I latched onto Kai’s waist, burying my face in his chest. “That’s all I ask of you.”
“Am I interrupting something?” I turned to see Cael hovering in the doorway.
“You normally do,” Kai growled.
I laughed as I pulled away from Kai. Kai eased back onto the bed, and swiftly, I seized the tray laden with food from the desk and placed it in his lap. To my dismay, he ignored the fare and went straight for the vile liquid in the cup. After downing the cup’s contents, he sat it down and pushed the tray away.
I sat on the bed next to him and dipped a spoon in the rich broth with vegetables and meat. I held the spoon before his face, refusing to budge until he took a bite. Kai’s glare cut to me, but I just quirked a brow at him.
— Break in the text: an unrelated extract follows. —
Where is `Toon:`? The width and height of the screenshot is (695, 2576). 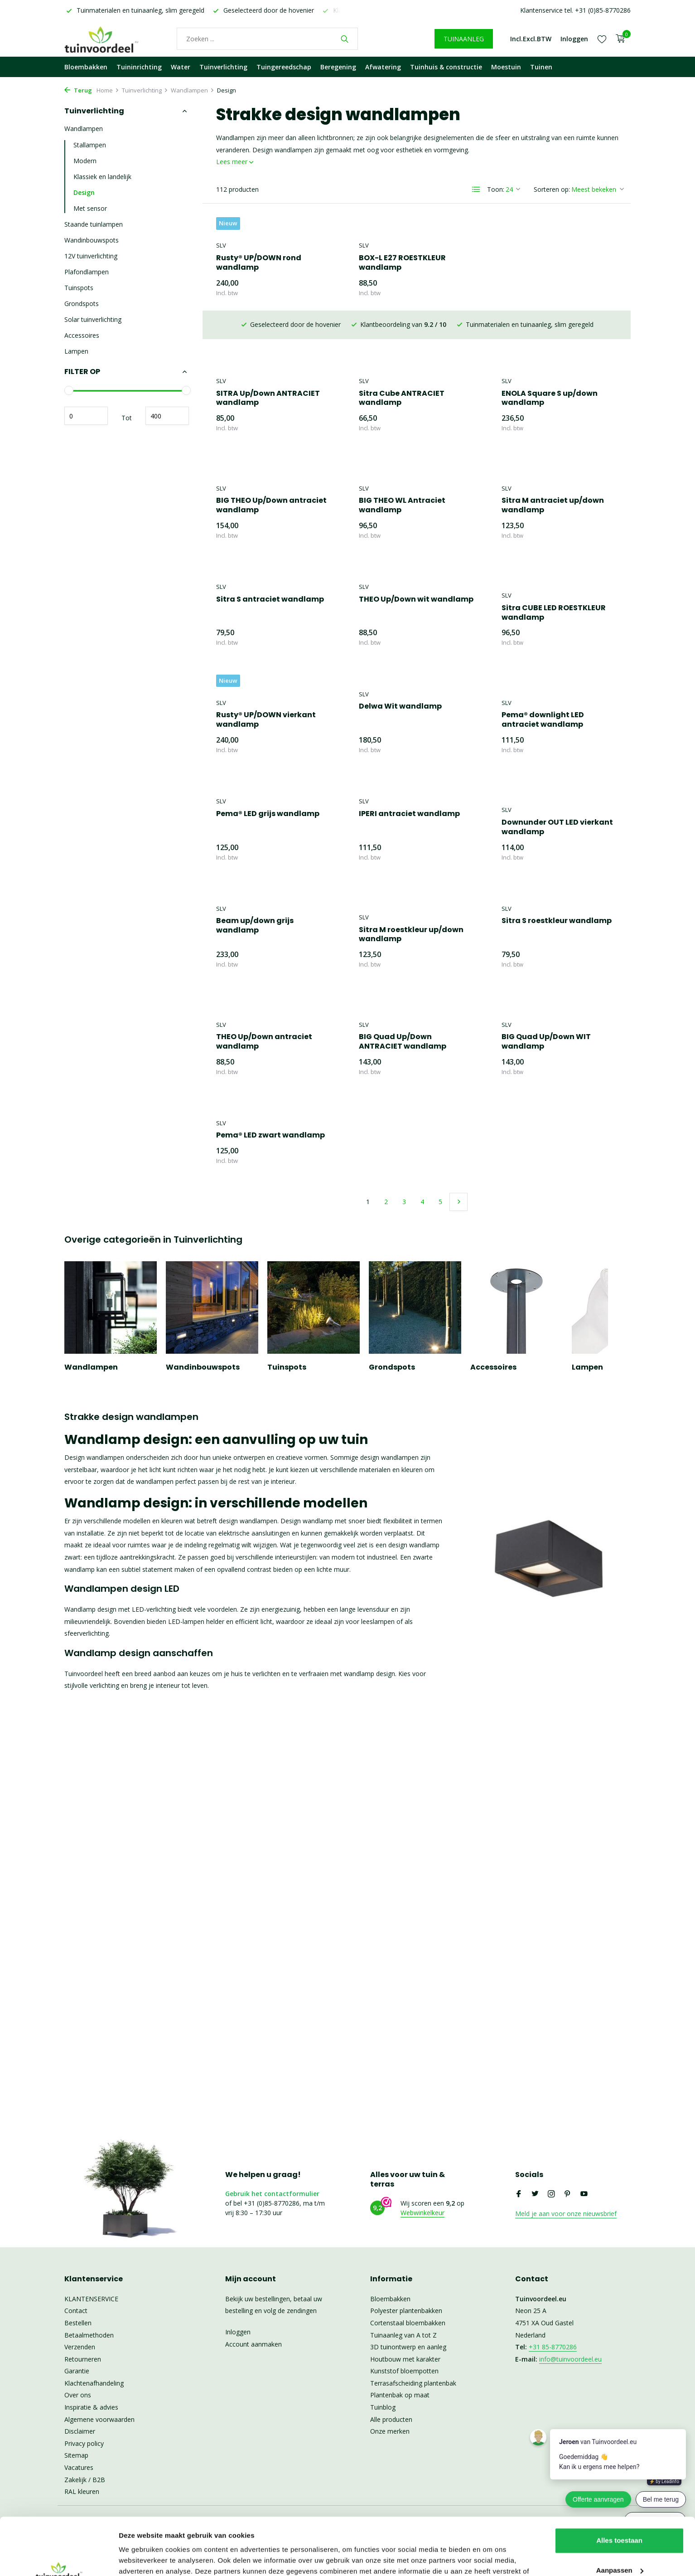 Toon: is located at coordinates (495, 189).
His stubbornness finally relented, and he swallowed the broth down.
“I can see you’re being well taken care of.” Cael chuckled. When Kai’s amusement did not match Cael’s, he stepped closer to the end of the bed. “What’s our heading, Cap’n?”
“Aquarius,” Kai confirmed. “We have to return this sea demon to her kingdom.”
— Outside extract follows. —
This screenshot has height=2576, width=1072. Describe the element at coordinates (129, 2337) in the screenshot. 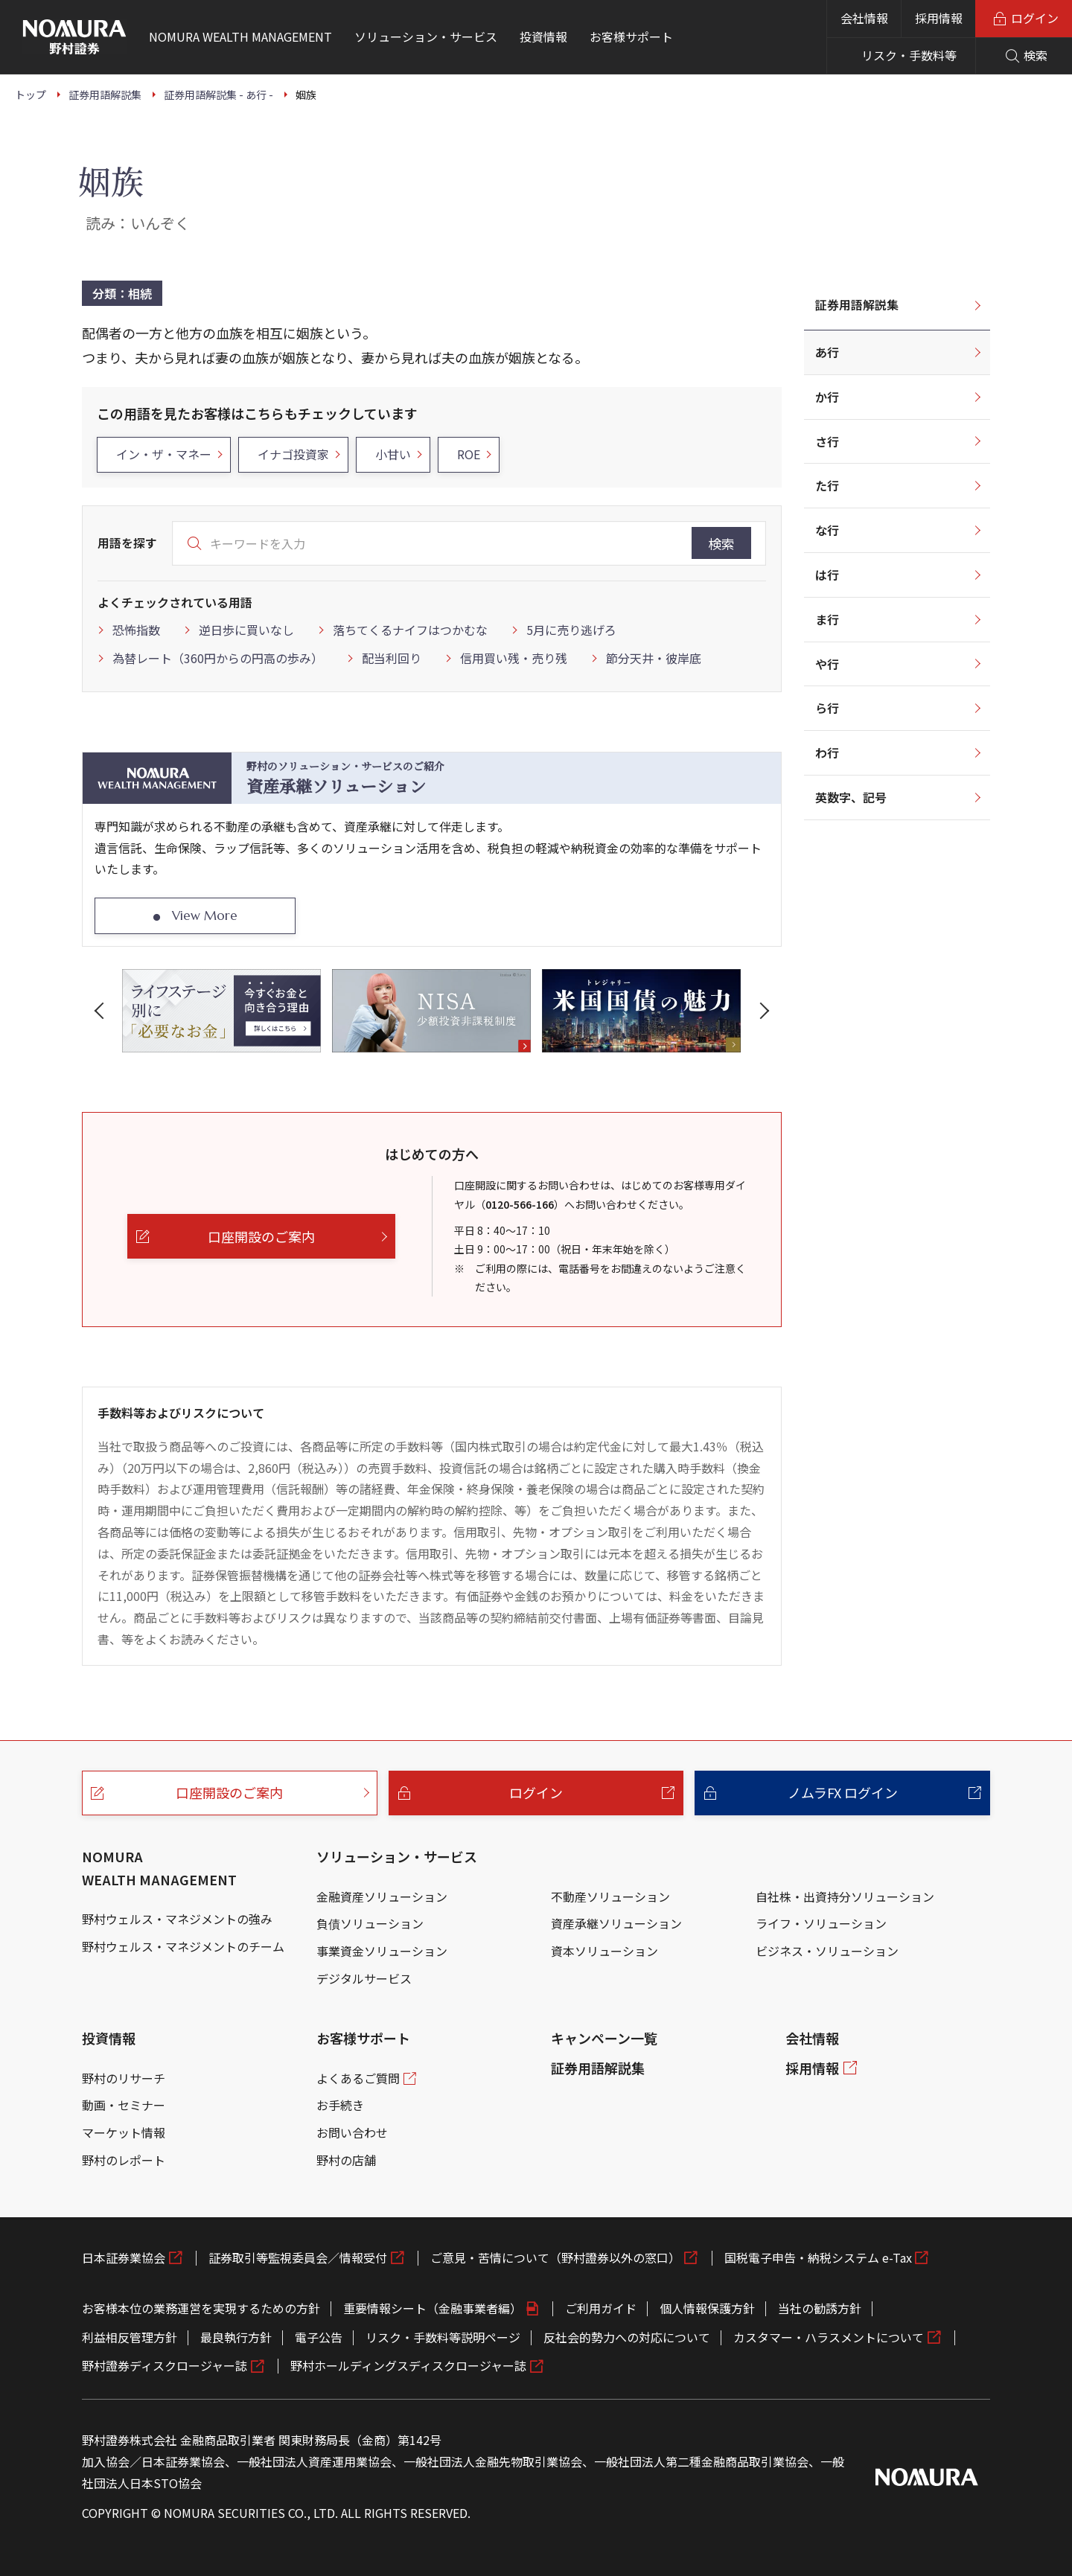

My hand stalled midair, and the broth in the spoon sloshed onto the bed. “You’re taking me home?” My voice rang with a note of warning, and apparently, Cael heard it because he made a face and rushed out the door without another word.
Kai flipped the soup-stained covers off. “I have to deal with the sea witch, and I have no intention of doing so until you are back in the protective custody of your father.”
“You’re in no shape to go up against the sea witch!” The pitch of my voice increased with the rise in my emotions.
Kai leaned back against his pillow, placing his hands lazily behind his head. “I don’t have much of a choice. We made a deal, and I broke my part.” His gaze brushed down my body as if indicating that I was part of the bargain he had broken. “I’m not going to have you anywhere near her,” Kai said in a voice that dared me to argue with him.
We shall see about that.
“You don’t know where Aquarius is,” I continued to argue.
Kai scoffed, leaning back against the headboard. “You’d be surprised by the things I know, little sea demon.”
Ijolted awake as an all too vivid nightmare wreaked havoc on my peaceful sleep. I turned in the bed, desperately needing to see Kai after the night terror took him away from me.
He was sitting upright in the bed, one leg extended and the other bent at the knee, watching me. “That must have been some nightmare.”
I stood up from the bed. “Dreaming about home,” I lied. The last thing I was going to do was tell Kai about my bad dream where the sea witch was ripping him in two.
The vibrant glow in his eyes and skin had almost completely faded, and huge dark circles stained the skin beneath his eyes. I directed my gaze to his chest. Over the past few days, Kai had lounged shirtless, so it struck me as suspicious that he had put on a fresh shirt this morning before I woke up. I leaned over the bed frame, trying to catch a peek of his chest to see if the Dark Water had spread any further.
Kai smiled, a mischievous glisten in his dull blue eyes. “Looking for something?”